Sulla legge di stabilità arriva una secca bocciatura dalla Cgil, la Uil vede «più ombre che luci», mentre la Cisl evidenzia diverse criticità, sottolineando però anche alcuni elementi positivi. Ad unire i sindacati sono i timori per i tagli delle risorse a Caf e patronati, insieme alle critiche per le scarse risorse destinate al rinnovo del contratto del pubblico impiego, contro le quali le categorie si stanno mobilitando. La flessibilità dei pensionamenti ed il Sud, secondo i sindacati, sono i grandi assenti dalla legge di stabilità 2016.
È questo, in estrema sintesi, il ventaglio di posizioni emerse ieri nelle audizioni alle commissioni Bilancio riunite di Camera e Senato. Iniziamo dalla leader della Cgil, Susanna Camusso: la manovra «non introduce alcun elemento di selettività» sul piano fiscale, ha detto puntando l’indice contro il taglio della Tasi sulle prime case e dell’Imu che «ha l’obiettivo di dare di più alla fascia alta della popolazione», e creerà problemi agli enti locali, soprattutto alla Province che rischiano il «default». In nome dell’«equità, la Cgil rilancia la proposta di introdurre un’imposta sulle grandi ricchezze con aliquote progressive per i patrimoni, mobiliari e immobiliari, sopra gli 800mila euro. Negativo anche il giudizio sull’innalzamento dell’utilizzo del contante da mille a 3mila euro, su cui Camusso ha espresso «grandissima preoccupazione», considerando la misura «un messaggio incentivante per l’evasione». Nello stesso articolo «troviamo l’abrogazione dell’obbligo di pagare in modo tracciabile per gli affitti e la filiera dell’autostraporto – aggiunge la Cgil -, che è difficile da giustificare con la motivazione di stimolare i consumi o con i confronti internazionali». L’assenza di politiche per il Mezzogiorno e «l’ennesimo taglio a patronati e Caf», sono altri due punti critici per la Cgil.

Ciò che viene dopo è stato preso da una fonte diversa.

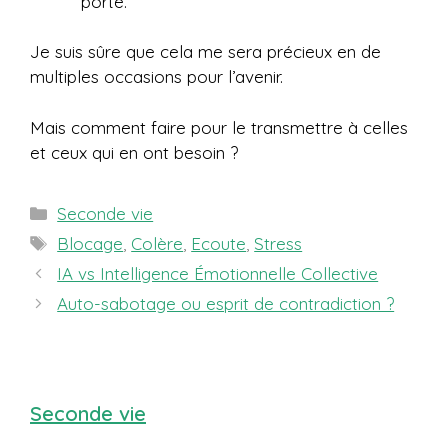
porte.
Je suis sûre que cela me sera précieux en de
multiples occasions pour l’avenir.
Mais comment faire pour le transmettre à celles
et ceux qui en ont besoin ?
Catégories
Seconde vie
Étiquettes
Blocage
,
Colère
,
Ecoute
,
Stress
IA vs Intelligence Émotionnelle Collective
Auto-sabotage ou esprit de contradiction ?
Seconde vie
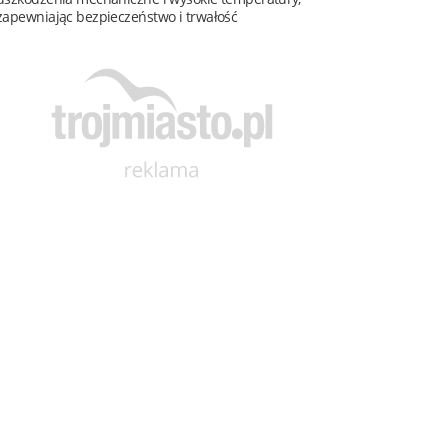
zapewniając bezpieczeństwo i trwałość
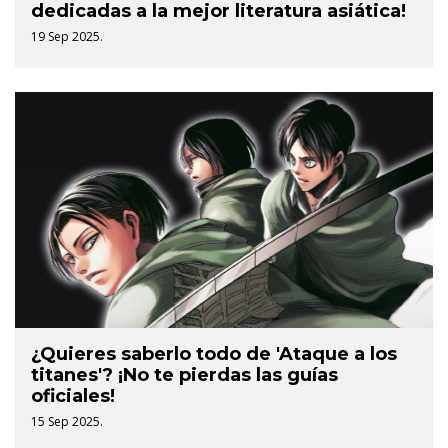
dedicadas a la mejor literatura asiática!
19 Sep 2025.
¿Quieres saberlo todo de 'Ataque a los
titanes'? ¡No te pierdas las guías
oficiales!
15 Sep 2025.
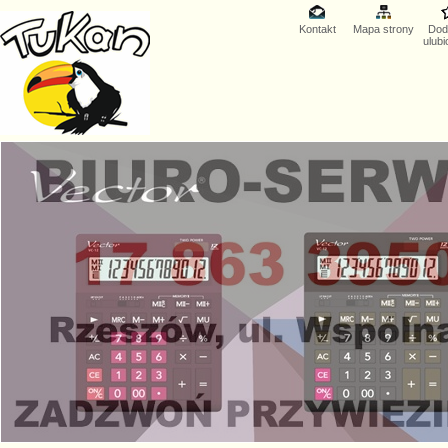
Kontakt
Mapa strony
Dod
ulub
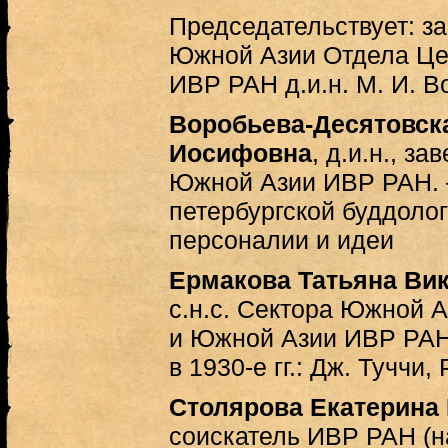
Председательствует: 
Южной Азии Отдела Це
ИВР РАН д.и.н. М. И. 
Воробьева-Десятовск
Иосифовна
, д.и.н., з
Южной Азии ИВР РАН. 
петербургской буддоло
персоналии и идеи
Ермакова Татьяна Ви
с.н.с. Сектора Южной 
и Южной Азии ИВР РАН
в 1930-е гг.: Дж. Туччи,
Столярова Екатерина
соискатель ИВР РАН (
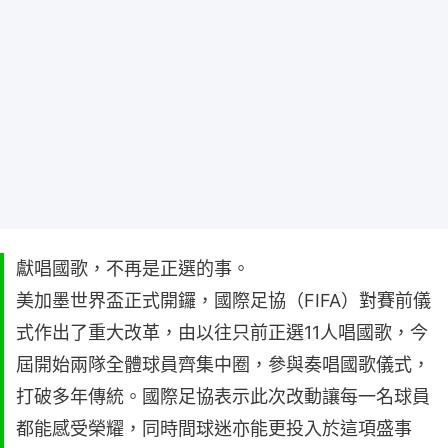
獻唱國歌，不再是正選的事。
美加墨世界盃正式開鑼，國際足協（FIFA）對賽前儀
式作出了重大改革，由以往只前正選11人唱國歌，今
屆開始兩隊全體球員齊集中圈，參與奏唱國歌儀式，
打破多年傳統。國際足協表示此次改動讓每一名球員
都能感受榮耀，同時間球迷亦能更投入於這項盛事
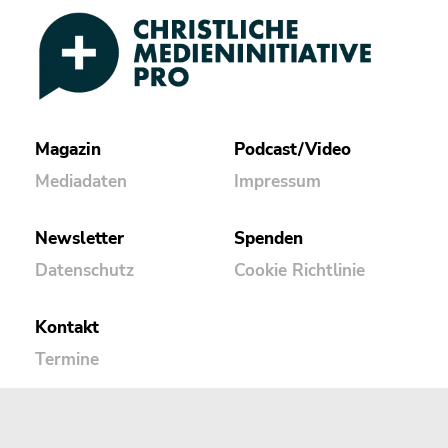
Magazin
Podcast/Video
Mediadaten
Impressum
Newsletter
Spenden
Datenschutz
Cookie Richtlinie
Kontakt
Termine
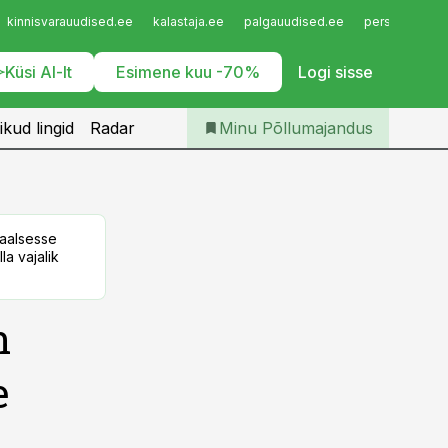
Iseteenindus
kinnisvarauudised.ee
kalastaja.ee
palgauudised.ee
personaliuudi
Telli Põllumajandus
Küsi AI-lt
Esimene kuu -70%
Logi sisse
ikud lingid
Radar
Minu Põllumajandus
taalsesse
la vajalik
n
e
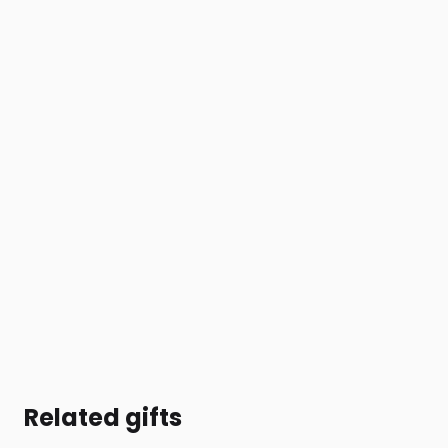
Related gifts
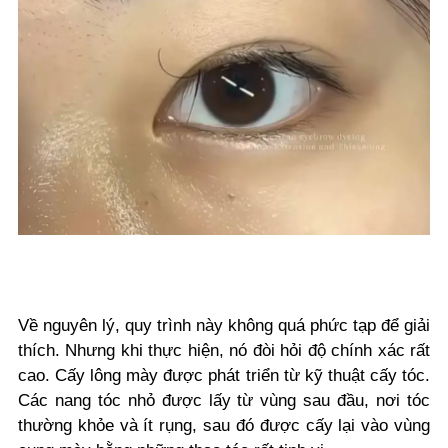
Về nguyên lý, quy trình này không quá phức tạp để giải
thích. Nhưng khi thực hiện, nó đòi hỏi độ chính xác rất
cao. Cấy lông mày được phát triển từ kỹ thuật cấy tóc.
Các nang tóc nhỏ được lấy từ vùng sau đầu, nơi tóc
thường khỏe và ít rụng, sau đó được cấy lại vào vùng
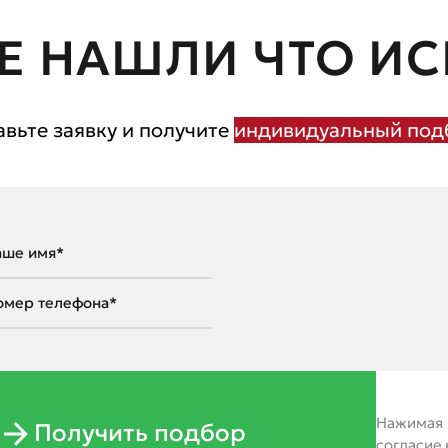
Е НАШЛИ ЧТО ИС
авьте заявку и получите
индивидуальный подб
Нажимая н
Получить подбор
согласие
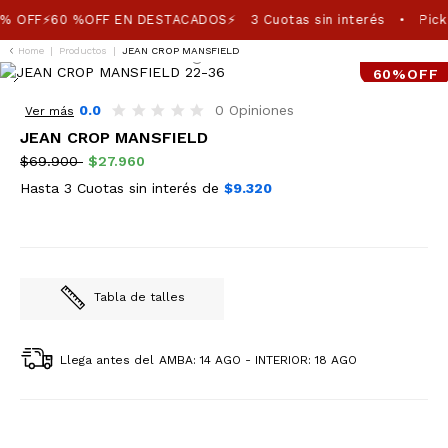
% OFF⚡60 %OFF EN DESTACADOS⚡
3 Cuotas sin interés
Pick
•
Home
|
Productos
|
JEAN CROP MANSFIELD
60%OFF
0.0
0 Opiniones
Ver más
JEAN CROP MANSFIELD
$69.900
$27.960
Hasta 3 Cuotas sin interés de
$9.320
Tabla de talles
Llega antes del
AMBA: 14 AGO - INTERIOR: 18 AGO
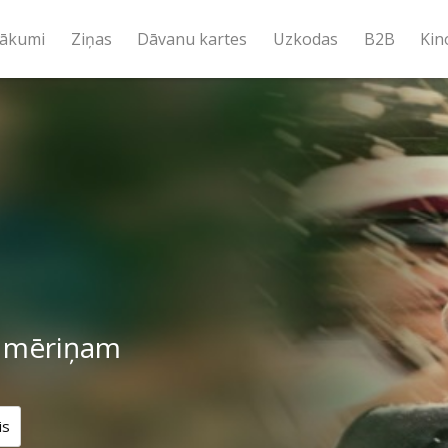
ākumi
Ziņas
Dāvanu kartes
Uzkodas
B2B
Kin
a mēriņam
is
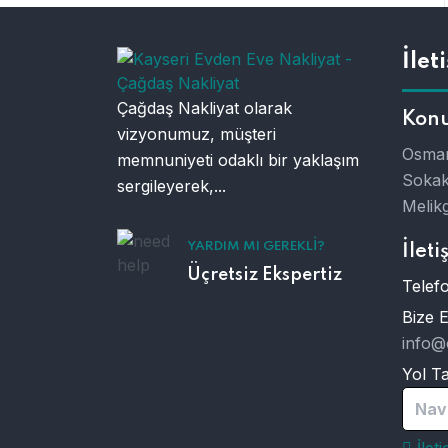
İlet
Çağdaş Nakliyat olarak
Kon
vizyonumuz, müşteri
Osman
memnuniyeti odaklı bir yaklaşım
Sokak
sergileyerek,...
Melikg
YARDIM MI GEREKLI?
İleti
Üçretsiz Ekspertiz
Telefo
Bize 
info@
Yol Tar
Nav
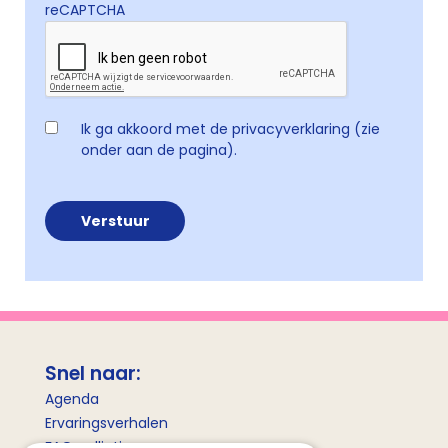
reCAPTCHA
Ik ga akkoord met de privacyverklaring (zie
onder aan de pagina).
Snel naar:
Agenda
Ervaringsverhalen
FAQ palliatieve zorg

Su questo c’è convergenza con il segretario confederale della Cisl, Maurizio Petriccioli: «Le misure che prevedono un taglio dei fondi per i patronati sono gravate da indizi incostituzionali», ha detto «perché si opera con l’utilizzo di risorse contributive previdenziali per temi di fiscalità generale, ne chiediamo lo stralcio dalla legge di stabilità».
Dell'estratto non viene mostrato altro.